Harga minyak jenis West Texas Intermediate (WTI) melonjak hingga 2,3% ke level US$105,21 per barel, setelah sebelumnya ditutup pada level tertinggi sejak 2022 pada perdagangan Senin. Melalui unggahan di media sosial, Trump menegaskan bahwa AS akan meledakkan pembangkit listrik, fasilitas minyak, dan "kemungkinan" infrastruktur desalinasi jika Iran tidak segera membuka kembali Selat Hormuz.


Konflik bersenjata ini telah melumpuhkan jalur pelayaran krusial tersebut, yang berakibat pada tersendatnya pasokan minyak mentah, gas alam, serta produk turunan seperti diesel ke pasar global. Meskipun Trump berulang kali mengklaim bahwa kesepakatan dengan Iran sudah dekat, AS justru terus mengirimkan lebih banyak pasukan ke wilayah tersebut seiring konflik yang kini memasuki minggu kelima.

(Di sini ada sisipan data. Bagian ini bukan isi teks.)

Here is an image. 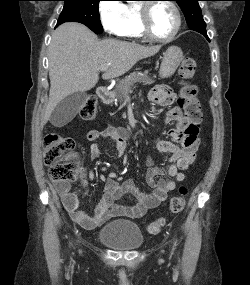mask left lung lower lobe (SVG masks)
<instances>
[{"mask_svg":"<svg viewBox=\"0 0 250 285\" xmlns=\"http://www.w3.org/2000/svg\"><path fill=\"white\" fill-rule=\"evenodd\" d=\"M202 34L209 40L207 33H202Z\"/></svg>","mask_w":250,"mask_h":285,"instance_id":"0a47b994","label":"left lung lower lobe"}]
</instances>
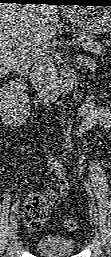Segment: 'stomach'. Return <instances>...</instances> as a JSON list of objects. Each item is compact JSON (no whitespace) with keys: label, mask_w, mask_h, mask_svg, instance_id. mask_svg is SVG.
I'll return each instance as SVG.
<instances>
[{"label":"stomach","mask_w":111,"mask_h":257,"mask_svg":"<svg viewBox=\"0 0 111 257\" xmlns=\"http://www.w3.org/2000/svg\"><path fill=\"white\" fill-rule=\"evenodd\" d=\"M65 15L73 24L93 34H103L111 28V12L104 7L75 6Z\"/></svg>","instance_id":"obj_1"}]
</instances>
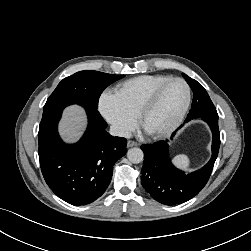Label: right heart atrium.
Listing matches in <instances>:
<instances>
[{
	"label": "right heart atrium",
	"mask_w": 251,
	"mask_h": 251,
	"mask_svg": "<svg viewBox=\"0 0 251 251\" xmlns=\"http://www.w3.org/2000/svg\"><path fill=\"white\" fill-rule=\"evenodd\" d=\"M101 116L121 136H127L136 126L137 117L110 90L101 93L98 99Z\"/></svg>",
	"instance_id": "right-heart-atrium-1"
}]
</instances>
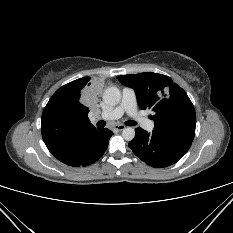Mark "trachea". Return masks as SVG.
I'll return each mask as SVG.
<instances>
[{
	"label": "trachea",
	"mask_w": 233,
	"mask_h": 233,
	"mask_svg": "<svg viewBox=\"0 0 233 233\" xmlns=\"http://www.w3.org/2000/svg\"><path fill=\"white\" fill-rule=\"evenodd\" d=\"M125 124H126L127 126H134V125H136V122H135V121L129 120V121H126ZM105 125H106V122L103 121V120H101V121H99V122L97 123V126H98V127H101V128L104 127Z\"/></svg>",
	"instance_id": "obj_1"
}]
</instances>
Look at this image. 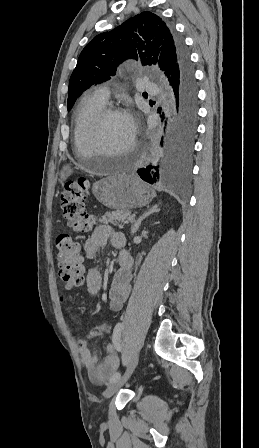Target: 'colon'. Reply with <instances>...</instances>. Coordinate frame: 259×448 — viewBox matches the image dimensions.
Here are the masks:
<instances>
[{"label": "colon", "mask_w": 259, "mask_h": 448, "mask_svg": "<svg viewBox=\"0 0 259 448\" xmlns=\"http://www.w3.org/2000/svg\"><path fill=\"white\" fill-rule=\"evenodd\" d=\"M89 181L86 178H78L65 185L61 194V210L67 225L75 231L88 232L95 217L89 214L85 208V202L89 194ZM58 248L59 275L68 287L77 288L84 283V266L81 249L68 235H60L56 240ZM95 337L93 333L89 338Z\"/></svg>", "instance_id": "5ec220e1"}]
</instances>
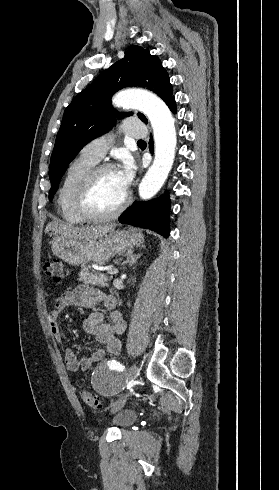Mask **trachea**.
Returning a JSON list of instances; mask_svg holds the SVG:
<instances>
[{
    "label": "trachea",
    "instance_id": "1",
    "mask_svg": "<svg viewBox=\"0 0 279 490\" xmlns=\"http://www.w3.org/2000/svg\"><path fill=\"white\" fill-rule=\"evenodd\" d=\"M137 143H145L144 140H138Z\"/></svg>",
    "mask_w": 279,
    "mask_h": 490
}]
</instances>
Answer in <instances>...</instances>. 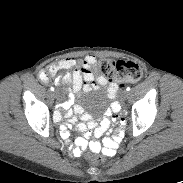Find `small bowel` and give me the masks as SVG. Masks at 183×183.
Segmentation results:
<instances>
[{"mask_svg": "<svg viewBox=\"0 0 183 183\" xmlns=\"http://www.w3.org/2000/svg\"><path fill=\"white\" fill-rule=\"evenodd\" d=\"M95 64L96 58L92 55H87L80 60L65 58L49 65L47 70L53 71L54 74L61 70L66 71L62 78L56 79V85H62L68 81H71L72 84L68 99L62 102L55 110L53 118L56 123L61 125L60 132L63 138H68L69 126H73L77 132L85 133L83 137L77 138L74 145L70 147L73 155L80 156L89 148L94 152L103 150V155L112 160L116 156L115 150L123 137L122 128L128 125L127 118L123 117L125 114L124 109L120 107L119 103L112 101L108 104L104 116L97 122L93 120L91 115L84 113L82 106L74 104L75 95L81 91L90 92L99 87L107 86V92L110 97H114L118 92L119 86L117 83H108L103 76H95ZM41 80L49 82L50 79ZM112 124L118 128L115 130L114 135L110 137L106 134ZM89 135L93 136L91 141H88ZM100 137H102L101 141L98 140Z\"/></svg>", "mask_w": 183, "mask_h": 183, "instance_id": "small-bowel-1", "label": "small bowel"}]
</instances>
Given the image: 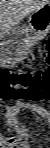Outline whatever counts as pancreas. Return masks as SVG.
Here are the masks:
<instances>
[{
    "mask_svg": "<svg viewBox=\"0 0 50 148\" xmlns=\"http://www.w3.org/2000/svg\"><path fill=\"white\" fill-rule=\"evenodd\" d=\"M26 32H27V33L29 32L28 29H26Z\"/></svg>",
    "mask_w": 50,
    "mask_h": 148,
    "instance_id": "1",
    "label": "pancreas"
}]
</instances>
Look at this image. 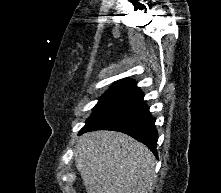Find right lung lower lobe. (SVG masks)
<instances>
[{
  "instance_id": "obj_1",
  "label": "right lung lower lobe",
  "mask_w": 221,
  "mask_h": 193,
  "mask_svg": "<svg viewBox=\"0 0 221 193\" xmlns=\"http://www.w3.org/2000/svg\"><path fill=\"white\" fill-rule=\"evenodd\" d=\"M143 97L141 94L121 109L98 121L86 124L81 133L100 129L123 132L143 142L157 155L158 133L155 118L151 116L149 106L145 104Z\"/></svg>"
}]
</instances>
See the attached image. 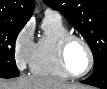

"Sinyal yang muncul saat ini adalah satu langkah maju, namun lima langkah mundur dalam setiap upaya deeskalasi," ujar Rebecca Babin, trader energi senior di CIBC Private Wealth Group. "Dengan absennya 10 hingga 12 juta barel per hari dari pasar, cadangan penyangga semakin menipis. Upaya untuk menekan harga melalui retorika semata kini menjadi kurang efektif."